Philippe Rochot

« Je ne veux pas oublier, mais je ne veux pas être que ça ».

Le Liban, Philippe Rochot connaît bien. En 1986, le Prix Albert Londres distingue l’ensemble de ses reportages consacrés à « cette terre de sang et de miel« . Mais pour ce grand reporter de France 2, le pays reste aussi associé à ses 105 jours de captivité, à Beyrouth, en 1986. À son retour, il poursuit une brillante carrière au sein de France 2. Ses nombreux voyages lui ont inspiré plusieurs ouvrages: La Grande fièvre du monde musulman (1981), Vivre avec les Chinois (2008) et Dans l’islam des révoltes (2010), où il revient sur sa détention.

Le départ pour le Liban: « On m’a dit: ‘On va peut-être libérer les otages du Liban [Marcel Carton, Marcel Fontaine, Jean-Paul Kauffmann et Michel Seurat, mort en détention] avant les élections législatives françaises, est-ce que tu veux partir?’ J’avais été correspondant à Beyrouth de 1973 à 1977. Il faut plus de courage pour dire non que dire oui! »

À peine arrivé au Liban, le journaliste est enlevé à son tour. Dans son livre, Dans l’islam des révoltes, il souligne l’ironie de sa situation:

« Otage en couvrant l’affaire des otages, c’est stupide! »

La captivité: 

« Durant ma détention, je me disais parfois: voilà une belle image, voilà une belle lumière, voilà bien un son qui restitue l’atmosphère que nous vivons. Peut-être cette vision de l’événement m’a-t-elle finalement aidé à mieux supporter cette épreuve. Je connaissais de même la mentalité, l’état d’esprit, le comportement de ceux qui nous avaient capturés, car depuis plus de quinze ans je me passionnais pour le monde arabo-musulman ».

Ses 105 jours de captivité, le reporter les passe néanmoins dans l’angoisse. À chaque fois que la porte s’ouvre et que ses ravisseurs lui ordonnent de se préparer, il se pose la même question, lancinante:

« S’agit-il d’une libération, d’un transfert ou d’une exécution? »

L’après: « J’ai repris le travail assez vite, je voulais me remettre en selle. Je n’avais pas envie que l’on me colle une étiquette et être résumé ça. Je voulais rester indépendant, garder l’image du reporter. Certains réagissent très différemment, abandonnent leur travail.
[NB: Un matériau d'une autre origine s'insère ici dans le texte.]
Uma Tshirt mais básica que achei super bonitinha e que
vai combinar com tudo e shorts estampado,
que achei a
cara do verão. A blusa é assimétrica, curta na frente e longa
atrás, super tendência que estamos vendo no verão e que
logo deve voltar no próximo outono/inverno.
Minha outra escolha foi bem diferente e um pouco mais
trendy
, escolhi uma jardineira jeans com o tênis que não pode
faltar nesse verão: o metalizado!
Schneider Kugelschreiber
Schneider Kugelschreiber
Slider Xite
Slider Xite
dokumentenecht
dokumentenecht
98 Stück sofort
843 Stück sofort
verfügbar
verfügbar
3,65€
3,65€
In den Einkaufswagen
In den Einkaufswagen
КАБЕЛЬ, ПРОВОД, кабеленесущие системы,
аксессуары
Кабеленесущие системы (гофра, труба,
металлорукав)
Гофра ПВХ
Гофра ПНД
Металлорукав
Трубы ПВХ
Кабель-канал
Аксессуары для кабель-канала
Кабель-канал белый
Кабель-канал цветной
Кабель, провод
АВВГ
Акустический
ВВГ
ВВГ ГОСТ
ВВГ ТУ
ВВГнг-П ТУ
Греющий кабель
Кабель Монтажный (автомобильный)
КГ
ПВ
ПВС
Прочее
Moi c’était ça qui me plaisait, je ne me voyais pas faire autre chose ».

« Je suis contre les questions toutes faites. Par exemple, ça m’énerve lorsqu’un journaliste me demande si je continue à faire des cauchemars. Comme si ça allait de soi que j’en faisais! »

En parler ou non? « C’est une vraie question. Certains crient leur colère, l’affichent, d’autres cultivent le silence. Je n’en avais pas parlé au retour, par pudeur. La dernière de mes filles a appris que j’avais été otage à l’école, elle devait avoir 10 ans. Je ne lui avais pas raconté. C’est aussi pour ça que j’ai écrit le livre. Lors de sa parution, j’ai guetté la réaction de ma cadette ».

Le retour au Liban:

« On ne remet pas impunément les pieds sur les lieux d’un drame qu’on a vécu dans sa chair sans quelque appréhension ».
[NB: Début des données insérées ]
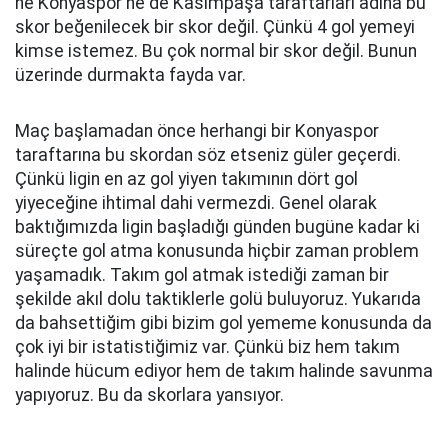
ne Konyaspor ne de Kasımpaşa taraftarları adına bu
skor beğenilecek bir skor değil. Çünkü 4 gol yemeyi
kimse istemez. Bu çok normal bir skor değil. Bunun
üzerinde durmakta fayda var.
Maç başlamadan önce herhangi bir Konyaspor
taraftarına bu skordan söz etseniz güler geçerdi.
Çünkü ligin en az gol yiyen takımının dört gol
yiyeceğine ihtimal dahi vermezdi. Genel olarak
baktığımızda ligin başladığı günden bugüne kadar ki
süreçte gol atma konusunda hiçbir zaman problem
yaşamadık. Takım gol atmak istediği zaman bir
şekilde akıl dolu taktiklerle golü buluyoruz. Yukarıda
da bahsettiğim gibi bizim gol yememe konusunda da
çok iyi bir istatistiğimiz var. Çünkü biz hem takım
halinde hücum ediyor hem de takım halinde savunma
yapıyoruz. Bu da skorlara yansıyor.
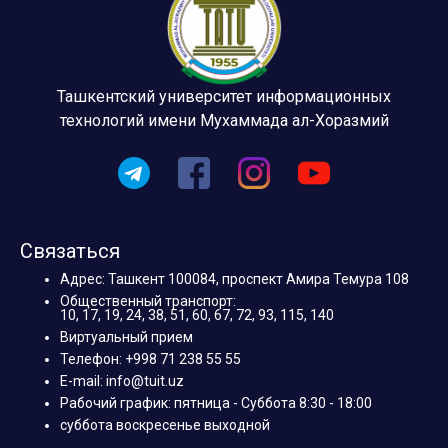
Ташкентский университет информационных
технологий имени Мухаммада ал-Хоразмий
Связаться
Адрес: Ташкент 100084, проспект Амира Темура 108
Общественный транспорт:
10, 17, 19, 24, 38, 51, 60, 67, 72, 93, 115, 140
Виртуальный прием
Телефон: +998 71 238 55 55
E-mail: info@tuit.uz
Рабочий график: пятница - Суббота 8:30 - 18:00
суббота воскресенье выходной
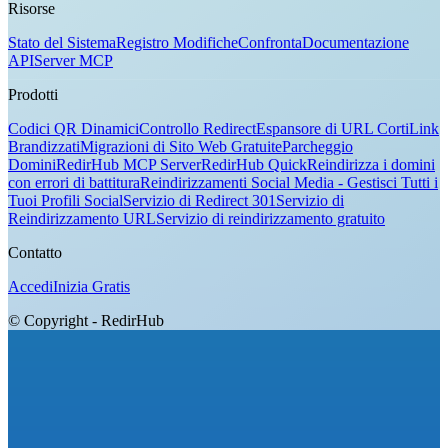
Risorse
Stato del Sistema
Registro Modifiche
Confronta
Documentazione
API
Server MCP
Prodotti
Codici QR Dinamici
Controllo Redirect
Espansore di URL Corti
Link
Brandizzati
Migrazioni di Sito Web Gratuite
Parcheggio
Domini
RedirHub MCP Server
RedirHub Quick
Reindirizza i domini
con errori di battitura
Reindirizzamenti Social Media - Gestisci Tutti i
Tuoi Profili Social
Servizio di Redirect 301
Servizio di
Reindirizzamento URL
Servizio di reindirizzamento gratuito
Contatto
Accedi
Inizia Gratis
© Copyright - RedirHub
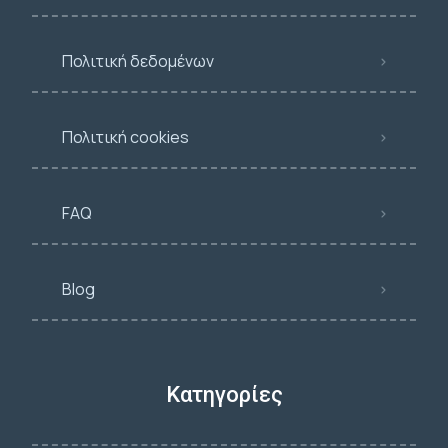
Πολιτική δεδομένων
Πολιτική cookies
FAQ
Blog
Κατηγορίες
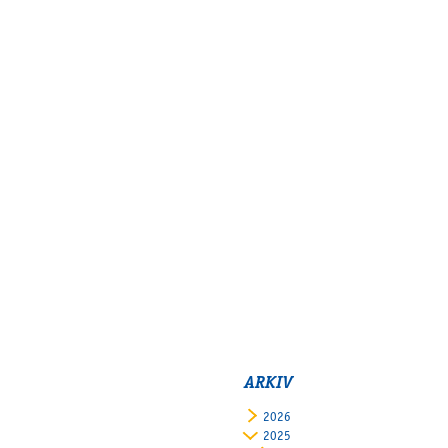
ARKIV
2026
2025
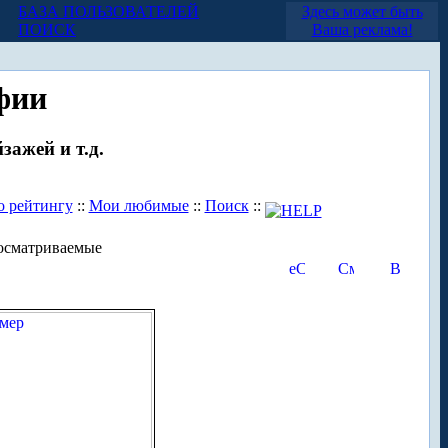
БАЗА ПОЛЬЗОВАТЕЛЕЙ
Здесь может быть
ПОИСК
Ваша реклама!
фии
зажей и т.д.
о рейтингу
::
Мои любимые
::
Поиск
::
осматриваемые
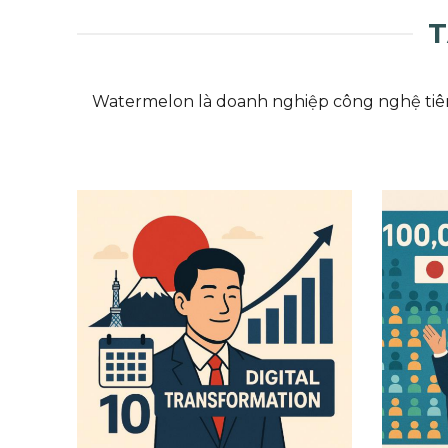
T
Watermelon là doanh nghiệp công nghệ tiên 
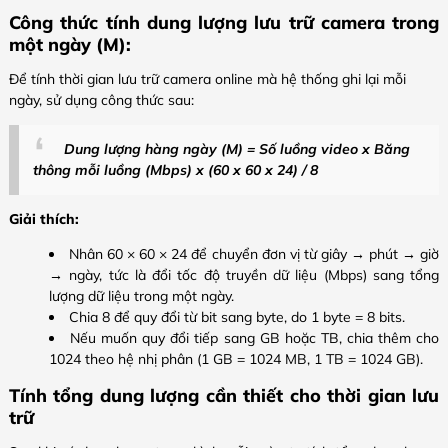
Công thức tính dung lượng lưu trữ camera trong
một ngày (M):
Để tính thời gian lưu trữ camera online mà hệ thống ghi lại mỗi
ngày, sử dụng công thức sau:
Dung lượng hàng ngày (M) = Số luồng video x Băng
thông mỗi luồng (Mbps) x (60 x 60 x 24) / 8
Giải thích:
Nhân 60 × 60 × 24 để chuyển đơn vị từ giây → phút → giờ
→ ngày, tức là đổi tốc độ truyền dữ liệu (Mbps) sang tổng
lượng dữ liệu trong một ngày.
Chia 8 để quy đổi từ bit sang byte, do 1 byte = 8 bits.
Nếu muốn quy đổi tiếp sang GB hoặc TB, chia thêm cho
1024 theo hệ nhị phân (1 GB = 1024 MB, 1 TB = 1024 GB).
Tính tổng dung lượng cần thiết cho thời gian lưu
trữ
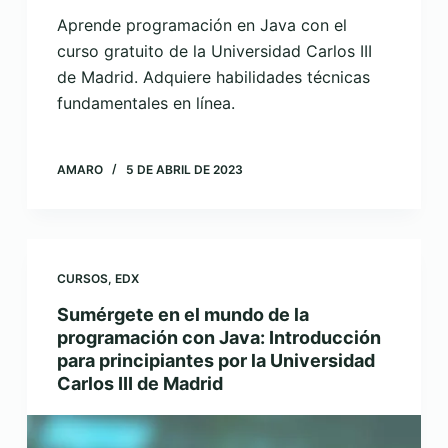
Aprende programación en Java con el
curso gratuito de la Universidad Carlos III
de Madrid. Adquiere habilidades técnicas
fundamentales en línea.
AMARO
5 DE ABRIL DE 2023
CURSOS
,
EDX
Sumérgete en el mundo de la
programación con Java: Introducción
para principiantes por la Universidad
Carlos III de Madrid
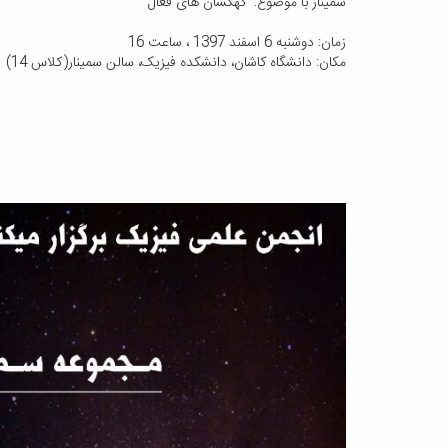
سمینار با موضوع: کهکشان های فعال
زمان: دوشنبه 6 اسفند 1397 ، ساعت 16
مکان: دانشگاه کاشان، دانشکده فیزیک، سالن سمینار(کلاس 14)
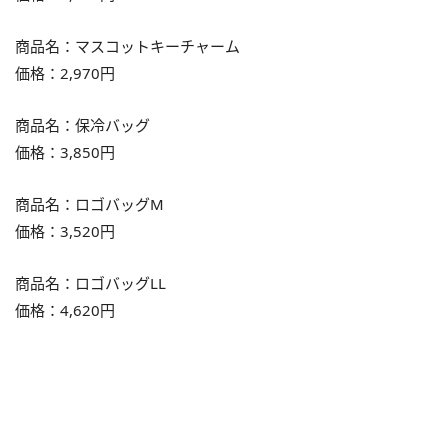
商品名：マスコットキーチャーム
価格：2,970円
商品名：保冷バッグ
価格：3,850円
商品名：ロゴバッグM
価格：3,520円
商品名：ロゴバッグLL
価格：4,620円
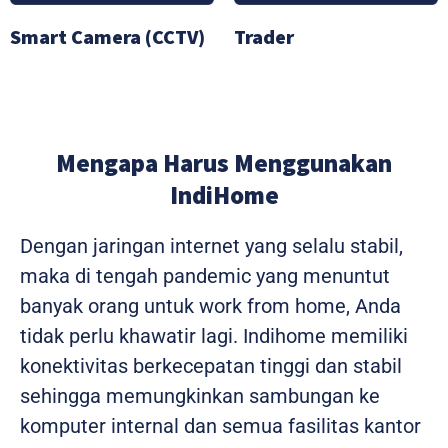
Smart Camera (CCTV)
Trader
Mengapa Harus Menggunakan
IndiHome
Dengan jaringan internet yang selalu stabil,
maka di tengah pandemic yang menuntut
banyak orang untuk work from home, Anda
tidak perlu khawatir lagi. Indihome memiliki
konektivitas berkecepatan tinggi dan stabil
sehingga memungkinkan sambungan ke
komputer internal dan semua fasilitas kantor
« Depuis ce temps-là Beyrouth a bien sûr fait peau neuve, ramassé ses décombres, ses ordures, ses cadavres, mais je n’ai pas oublié cette odeur ».

« Je n’y suis retourné qu’une fois, en 1996. La chaîne TV5 faisait un reportage sur moi, c’était sympa. L’équipe de tournage s’est rendue dans les quartiers où j’avais été détenu, sans moi. Là-bas, des gens du Hezbollah les ont arrêtés pour leur dire: ‘On sait que Philippe Rochot est là’. Ça m’a fait froid dans le dos ».

25 ans après:

« Quand je regarde en arrière, j’y vois une expérience négative, qui a fait souffrir mes proches dans l’attente de notre libération et qui m’a coupé d’un pays que j’aimais: le Liban ».

« Aujourd’hui, on m’arrête encore dans la rue. Des gens viennent me parler, ils me racontent qu’ils avaient à peine 15 ans quand ils m’ont vu à la la télé.  Je suis resté en contact avec quelques-uns d’entre eux ».

« J’entends parfois des personnes me dire: ‘Mon père parlait de vous comme d’un résistant!’ Ça fait peur, parce que je suis un mec comme un autre… J’ai résisté parce que je n’avais pas d’autre choix ».